Solar and Wind power are often seen as a complete carbon-free energy source that can provide unlimited power. Unfortunately there are times when the sun doesn't shine and when the wind does not blow, so something must be able to supply power when the arrays and wind farms cannot. There are also places where the sun is not shining for months on end or the wind is very inconsistent.

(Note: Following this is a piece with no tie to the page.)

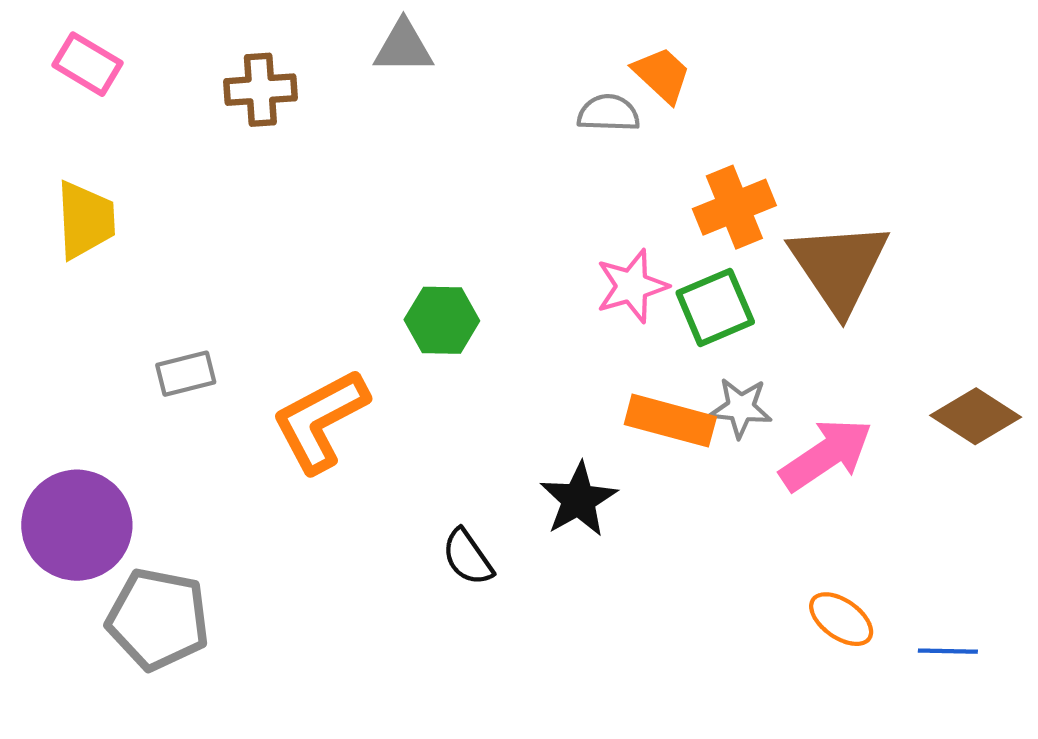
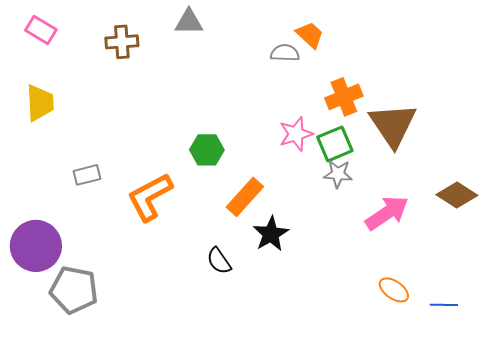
gray star: (741, 408) -> (338, 174), moved
orange rectangle: (670, 421) -> (245, 197), moved, turned -63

Pumped water storage, pressurized gas tanks, and batteries are the prime choices to fill in when a carbon-free source is required to act as back up. Another option is to produce a carbon-neutral energy source such as methane derived from captured carbon and water.

Pumped Water Storage

Pumped water storage is probably one of the oldest techniques to store energy. For electrical power plants, the idea is to use it when peak power demands or no energy production periods demand energy. Most systems have some type of energy source (a flowing river, a solar array, a wind farm) and use power collected during the same period electricity is being delivered to pump the water up a hill to a reservoir. When the main source is not producing or producing to o little, the water in the reservoir is released to flow through a turbine which creates electricity from the flowing water.

Courtesy TVA power

Courtesy TVA power

Pressurized gas cylinders

Compressed Air Energy Storage (CAES) plants use the same principle as pumped water. But instead of pumping water up a hill to a reservoir, in a CAES plant, ordinary air is compressed and stored under pressure in an underground cavern. When electricity is required, the pressurized air is heated which causes it to expand. The expanded air drives a turbine to generate electricity. The compression causes heat and the decompression causes cooling, both of which reduce the efficiency of the system.

Batteries

In one sense, batteries would seem to be logical choice except that batteries big enough to run a city seems very difficult to imagine. In the early stages of solar power, lead acid batteries were used but they are not very effective and power down slowly losing voltage. The invention of the lithiumion battery has changed that situation. Lithium batteries can hold a charge extremely well, although they do tend to heat up and can burst into flames, so they must be designed to account for that problem. Perhaps the most successful company so far to develop large battery arrays is Tesla. Their Powerpack 2 is advertised with a low cost, high efficiency and high power density utility-scale inverter.

Between one and 20 Powerpacks can be connected inverter and systems canaccommodate multiple inverters, enabling flexible system sizing and design scalable from 200 kWh to 100+ MWh.

Photo courtesy Tesla via Alexis Georgeson

Photo courtesy Tesla via Alexis Georgeson

These are not inexpensive storage devices. The advertised price is about $2.5 million per MW capacity. Is it possible to power an entire city during the dark hours from a solar array or windless periods from a wind farm? This is a brand new entrepreneurial experiment so only time will tell, but the concept of a large battery farm is already a reality.